*** SUPPLIED ENTRIES ***
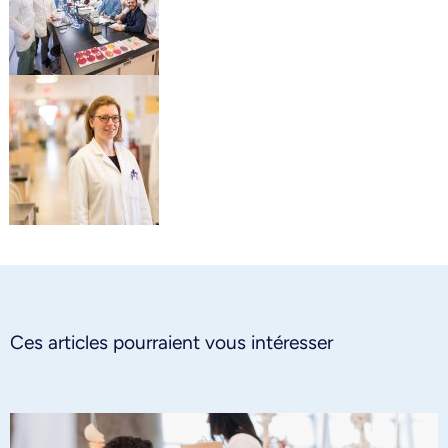
Ces articles pourraient vous intéresser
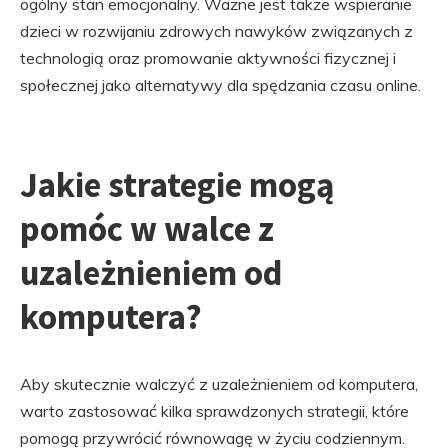
ogólny stan emocjonalny. Ważne jest także wspieranie
dzieci w rozwijaniu zdrowych nawyków związanych z
technologią oraz promowanie aktywności fizycznej i
społecznej jako alternatywy dla spędzania czasu online.
Jakie strategie mogą
pomóc w walce z
uzależnieniem od
komputera?
Aby skutecznie walczyć z uzależnieniem od komputera,
warto zastosować kilka sprawdzonych strategii, które
pomogą przywrócić równowagę w życiu codziennym.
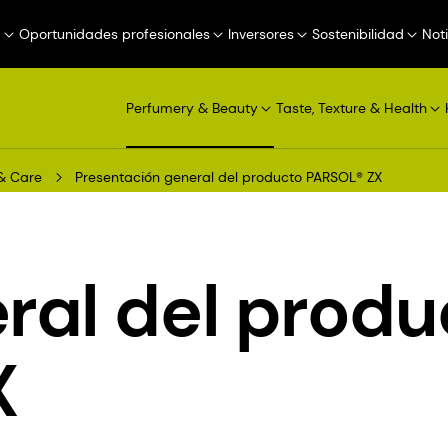
a
Oportunidades profesionales
Inversores
Sostenibilidad
Not
Perfumery & Beauty
Taste, Texture & Health
& Care
Presentación general del producto PARSOL® ZX
ral del produ
X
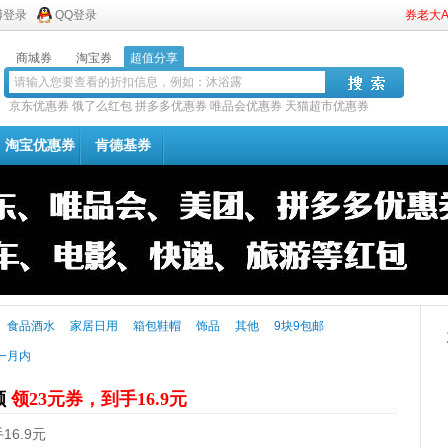
博登录
QQ登录
券老大
商城券
淘宝券
超值分享
京东优惠券
饿了么红包
拼多多优惠券
唯品会优惠券
天猫超市优惠券
淘宝优惠券
肯德基券
食品酒水
家居日用
箱包鞋帽
饰品
其他
9块9包邮
一月内
颗
领23元券，到手16.9元
6.9元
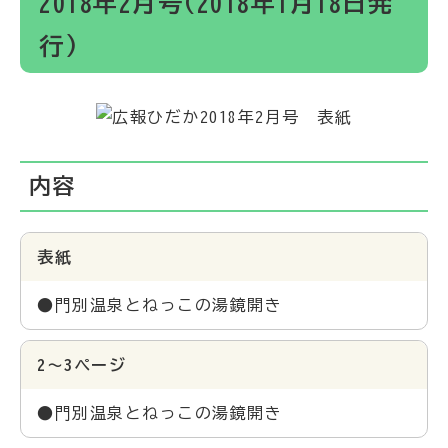
2018年2月号(2018年1月18日発
行)
内容
表紙
●門別温泉とねっこの湯鏡開き
2～3ページ
●門別温泉とねっこの湯鏡開き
*** End of SUPPLIED ENTRIES ***
● INSTRUCTIONS FOR THE TASK: Please retype every record exactly, leaving the pictures out.

● WRITTEN REPLY:
Ces articles pourraient vous intéresser
ogólny stan emocjonalny. Ważne jest także wspieranie
dzieci w rozwijaniu zdrowych nawyków związanych z
technologią oraz promowanie aktywności fizycznej i
społecznej jako alternatywy dla spędzania czasu online.
Jakie strategie mogą
pomóc w walce z
uzależnieniem od
komputera?
Aby skutecznie walczyć z uzależnieniem od komputera,
warto zastosować kilka sprawdzonych strategii, które
pomogą przywrócić równowagę w życiu codziennym.
a
Oportunidades profesionales
Inversores
Sostenibilidad
Not
Perfumery & Beauty
Taste, Texture & Health
& Care
Presentación general del producto PARSOL® ZX
ral del produ
X
博登录
QQ登录
券老大
商城券
淘宝券
超值分享
京东优惠券
饿了么红包
拼多多优惠券
唯品会优惠券
天猫超市优惠券
淘宝优惠券
肯德基券
食品酒水
家居日用
箱包鞋帽
饰品
其他
9块9包邮
一月内
颗
领23元券，到手16.9元
6.9元
2018年2月号(2018年1月18日発
行)
内容
表紙
●門別温泉とねっこの湯鏡開き
2～3ページ
●門別温泉とねっこの湯鏡開き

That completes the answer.